Fisher Center

Ear Training, Score Reading, and Composition

Ear training and score reading each occupy one semester of instruction, with a focus on solfège and harmonic, melodic, and rhythmic dictation (ear training), and open score and transposition (score reading). Composition is taught in a two-semester course.

Topics in the first semester include melodic organization and materials; basic counterpoint; motivic development in small forms; composing for strings, winds, brass, chorus, piano, and percussion; examination of nonstandard pitch materials; and analysis of selected repertory, including 20th-century works. Assignments include melodic composition and melodic expansion, a short invention or study using twopart instrumental texture, a piece in free texture for solo instrument (usually piano), and the development of a work for string ensemble or chorus, to be read under the composer’s baton at the conclusion of the first semester.

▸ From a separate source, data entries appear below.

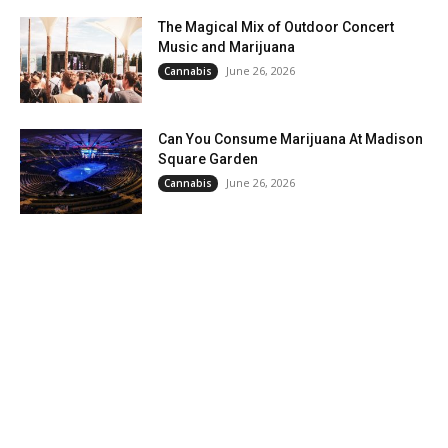
The Magical Mix of Outdoor Concert
Music and Marijuana
June 26, 2026
Cannabis
Can You Consume Marijuana At Madison
Square Garden
June 26, 2026
Cannabis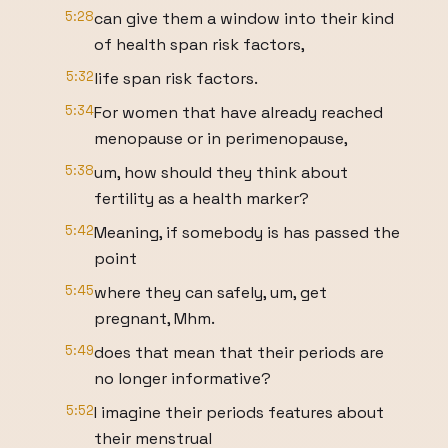
5:28
can give them a window into their kind
of health span risk factors,
5:32
life span risk factors.
5:34
For women that have already reached
menopause or in perimenopause,
5:38
um, how should they think about
fertility as a health marker?
5:42
Meaning, if somebody is has passed the
point
5:45
where they can safely, um, get
pregnant, Mhm.
5:49
does that mean that their periods are
no longer informative?
5:52
I imagine their periods features about
their menstrual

In the second semester students compose a theme and variations, score for larger ensembles of mixed winds and strings, compose with nontonal pitch materials (either restricted to three- or four-pitch classes, working with a nontonal motive, or using a tone row), and compose a woodwind quintet or choral work with small ensemble, to be read under the composer’s baton. During the second part of the semester, each student starts sketching and drafting ideas for a work of about four minutes’ duration, to be completed and performed as part of the student’s conducting program for the thesis concert.